Data source: U.S. Cancer Statistics Working Group (6).

CI, confidence interval.

FIG. 1.

FIG. 1.

Trends in age-standardized thyroid cancer rates by gender and state for the time period 1999–2009: (A) male; (B) female.

FIG. 2.

FIG. 2.

Age standardized incidence rates of thyroid cancer by U.S. state for the time period 2005–2009.
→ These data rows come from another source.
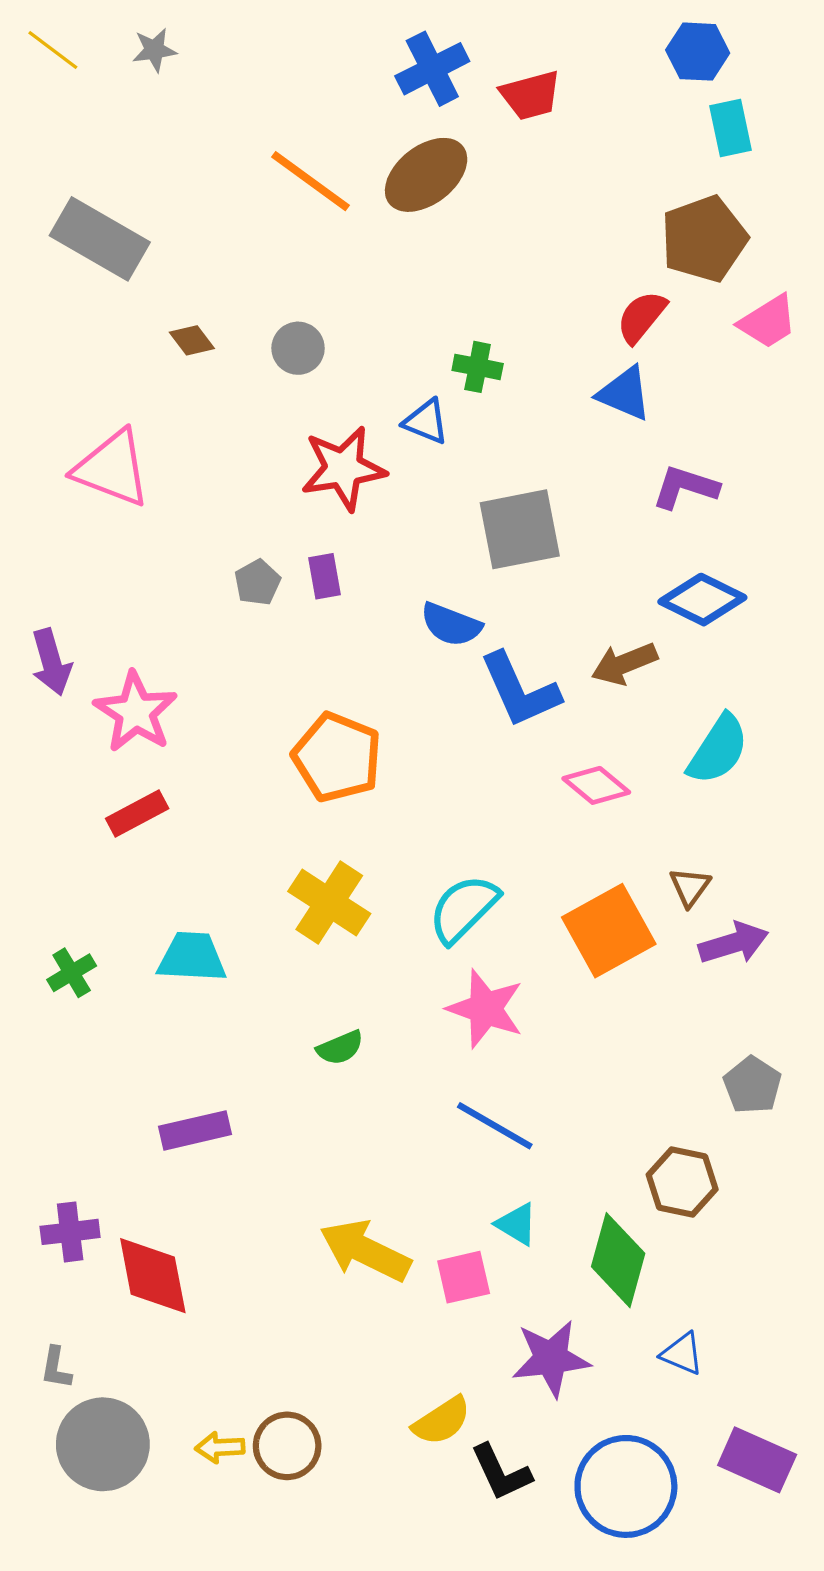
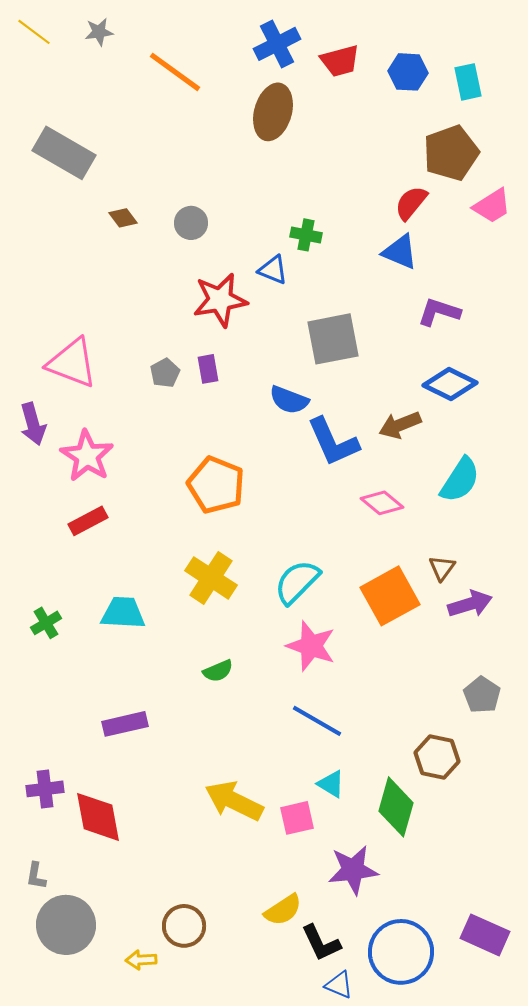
blue hexagon: (698, 52) -> (408, 72), moved
brown ellipse: (426, 175) -> (273, 112), turned -36
orange line: (311, 181) -> (175, 72), moved
pink triangle: (112, 468) -> (72, 363), moved
blue triangle: (682, 1354) -> (339, 985), moved
yellow arrow: (220, 1447) -> (141, 960), moved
A total of 5923 endocrinologists, 27,533 general surgeons, and 97,936 primary care physicians were identified from the LifeScript Doctor Review list (7). As demonstrated in Figures 3 and 4, the densities of endocrinologists and general surgeons per 100,000 populations were also highest in the northeast. The incidence rates of thyroid cancer were significantly correlated with the densities of endocrinologists (r=0.58, p<0.0001 for males; r=0.44, p=0.0031 for females) and general surgeons (r=0.50, p=0.0006 for males; r=0.42, p=0.0045 for females). No significant associations between primary care physicians and the incidence rates of thyroid cancer were seen. The frequency of cervical ultrasonography was also highest in the northeast (Fig. 5). The linear correlation between the frequency of cervical ultrasonography and thyroid cancer incidence rates were statistically significant for both males (r=0.40, p=0.0091) and females (r=0.36, p=0.0197). However, there was no significant linear correlation between the frequency of thyroid biopsy and the incidence rates of thyroid cancer.

FIG. 3.

FIG. 3.

Density of endocrinologists by U.S. state (number of endocrinologists per 100,000 population).

FIG. 4.

FIG. 4.

Density of general surgeons by U.S. state (number of general surgeons per 100,000 population).

FIG. 5.

FIG. 5.

The counts of neck ultrasonography per 100,000 commercially insured population for the period 2005–2009.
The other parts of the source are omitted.